Checking the status of MonARCH
On MonARCH , users can check the status of all nodes via the
show_cluster
command. The output of this command should be similar to:
show_cluster
NODE TYPE PARTITION Mem (GB) GPU STATUS
(Free) (Free)
gp00 P100 comp 26 181 0 Running
gp01 P100 comp 27 209 1 Running
gp02 P100 comp 28 236 2 Idle
gp03 P100 comp 28 236 2 Idle
gp04 P100 comp 28 236 2 Idle
gp05 P100 comp 28 236 2 Idle
hc00 CPU comp 24 98 0 Idle
hs00 CPU comp 16 98 0 Idle
hs01 CPU comp 16 98 0 Idle
hs02 CPU comp 16 98 0 Idle
hs03 CPU comp 16 98 0 Idle
hs04 CPU comp 16 98 0 Idle
hs05 CPU comp 16 98 0 Idle
mi00 CPU comp 36 155 0 Idle
mi01 CPU comp 36 155 0 Idle
mi02 CPU comp 36 155 0 Idle
mi03 CPU comp 36 155 0 Idle
mi04 CPU comp 36 155 0 Idle
mi05 CPU comp 36 155 0 Idle
mi06 CPU comp 36 155 0 Idle
mi07 CPU comp 36 155 0 Idle
mi08 CPU comp 36 155 0 Idle
mi09 CPU comp 36 155 0 Idle
mi10 CPU comp 36 155 0 Idle
mi11 CPU comp 36 155 0 Idle
Summary:
+------------+-------------+------------+------------+------------+-------------+-------------+
| | Cores | Nodes | K1 GPUs | K80 GPUs | P100 GPUs | V100 GPUs |
|------------+-------------+------------+------------+------------+-------------+-------------|
| Available | 717 (100%) | 23 (92%) | 0 ( 0%) | 0 ( 0%) | 9 (75%) | 0 ( 0%) |
| In Use | 3 ( 0%) | 2 ( 8%) | 0 ( 0%) | 0 ( 0%) | 3 (25%) | 0 ( 0%) |
| Down | 0 ( 0%) | 0 ( 0%) | 0 ( 0%) | 0 ( 0%) | 0 ( 0%) | 0 ( 0%) |
| Reserved | 0 ( 0%) | 0 ( 0%) | 0 ( 0%) | 0 ( 0%) | 0 ( 0%) | 0 ( 0%) |
| ---------- | ---------- | ---------- | ---------- | ---------- | ---------- | ---------- |
| Total | 720 | 25 | 0 | 0 | 12 | 0 |
+------------+-------------+------------+------------+------------+-------------+-------------+
The STATUS field explained​
The STATUS
field can show:
- Idle - Node is completely free.

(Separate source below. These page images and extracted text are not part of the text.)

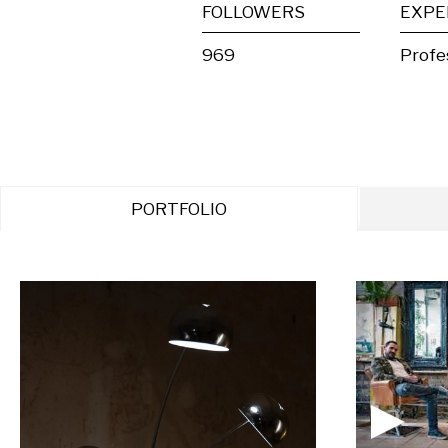
FOLLOWERS
EXPE
969
Profe
PORTFOLIO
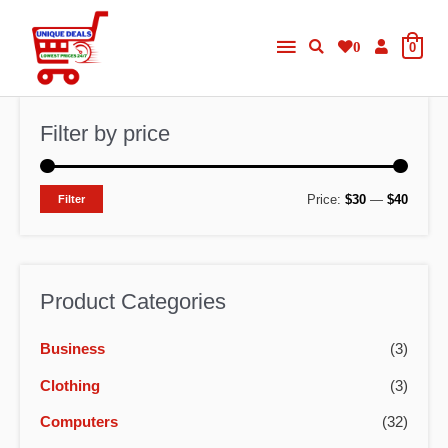
Skip
Main
to
0
0
content
Menu
Filter by price
M
M
Price:
$30
—
$40
Filter
i
a
n
x
p
p
Product Categories
r
r
Business
(3)
i
i
c
c
Clothing
(3)
e
e
Computers
(32)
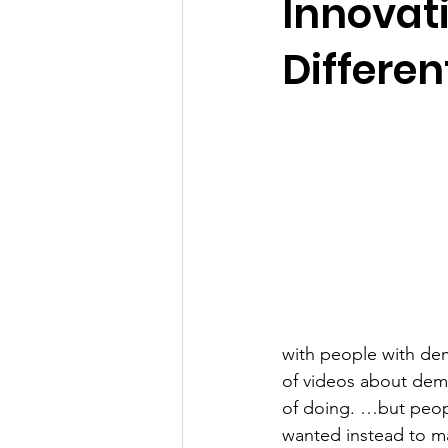
Innovati
Differe
with people with dem
of videos about deme
of doing. …but peopl
wanted instead to ma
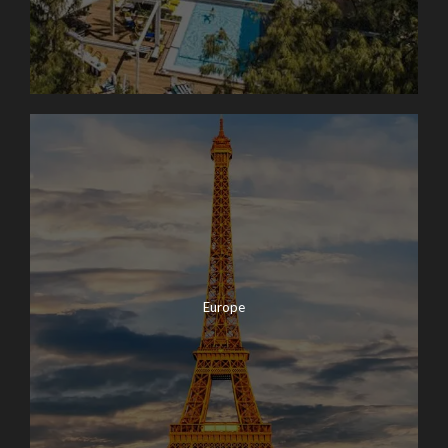
Europe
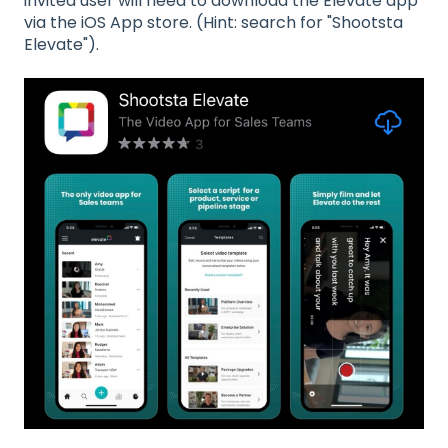
invited user will need to download the Elevate app
via the iOS App store. (Hint: search for "Shootsta
Elevate").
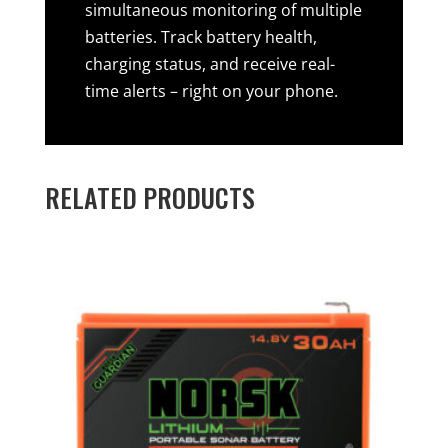
simultaneous monitoring of multiple
batteries. Track battery health,
charging status, and receive real-
time alerts – right on your phone.
RELATED PRODUCTS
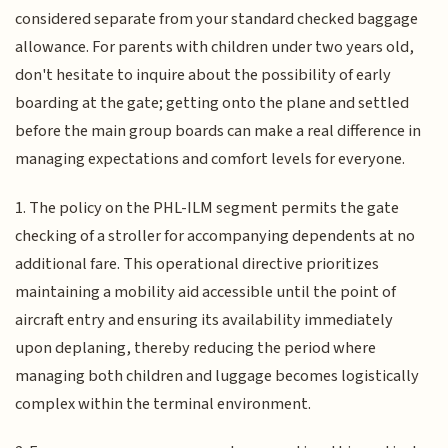
considered separate from your standard checked baggage
allowance. For parents with children under two years old,
don't hesitate to inquire about the possibility of early
boarding at the gate; getting onto the plane and settled
before the main group boards can make a real difference in
managing expectations and comfort levels for everyone.
1. The policy on the PHL-ILM segment permits the gate
checking of a stroller for accompanying dependents at no
additional fare. This operational directive prioritizes
maintaining a mobility aid accessible until the point of
aircraft entry and ensuring its availability immediately
upon deplaning, thereby reducing the period where
managing both children and luggage becomes logistically
complex within the terminal environment.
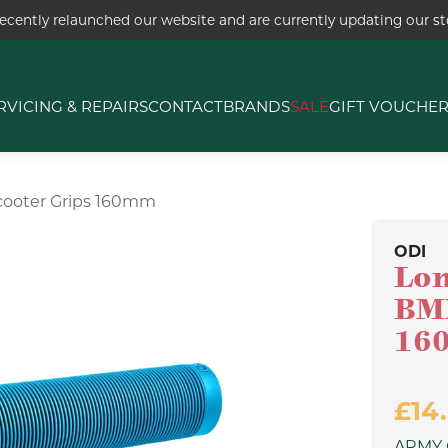
ecently relaunched our website and are currently updating our sto
RVICING & REPAIRS
CONTACT
BRANDS
SALE
GIFT VOUCHE
cooter Grips 160mm
ODI
Lon
BMX
16
£14
ARMY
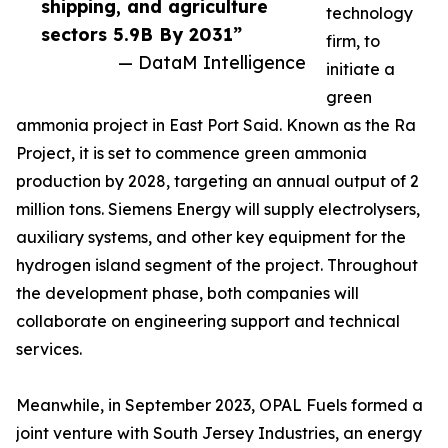
shipping, and agriculture
technology
sectors 5.9B By 2031”
firm, to
— DataM Intelligence
initiate a
green
ammonia project in East Port Said. Known as the Ra
Project, it is set to commence green ammonia
production by 2028, targeting an annual output of 2
million tons. Siemens Energy will supply electrolysers,
auxiliary systems, and other key equipment for the
hydrogen island segment of the project. Throughout
the development phase, both companies will
collaborate on engineering support and technical
services.
Meanwhile, in September 2023, OPAL Fuels formed a
joint venture with South Jersey Industries, an energy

No jobs running on the node.
- Running - Some jobs are running on the node but it still has available resources for new jobs.
- Busy - Node is completely busy. There are no free resources on the node. No new jobs can start on this node.
- Offline - Node is offline and unavailable due to a system issue.
- Reserved - Node has been booked by other users and is ONLY available for them.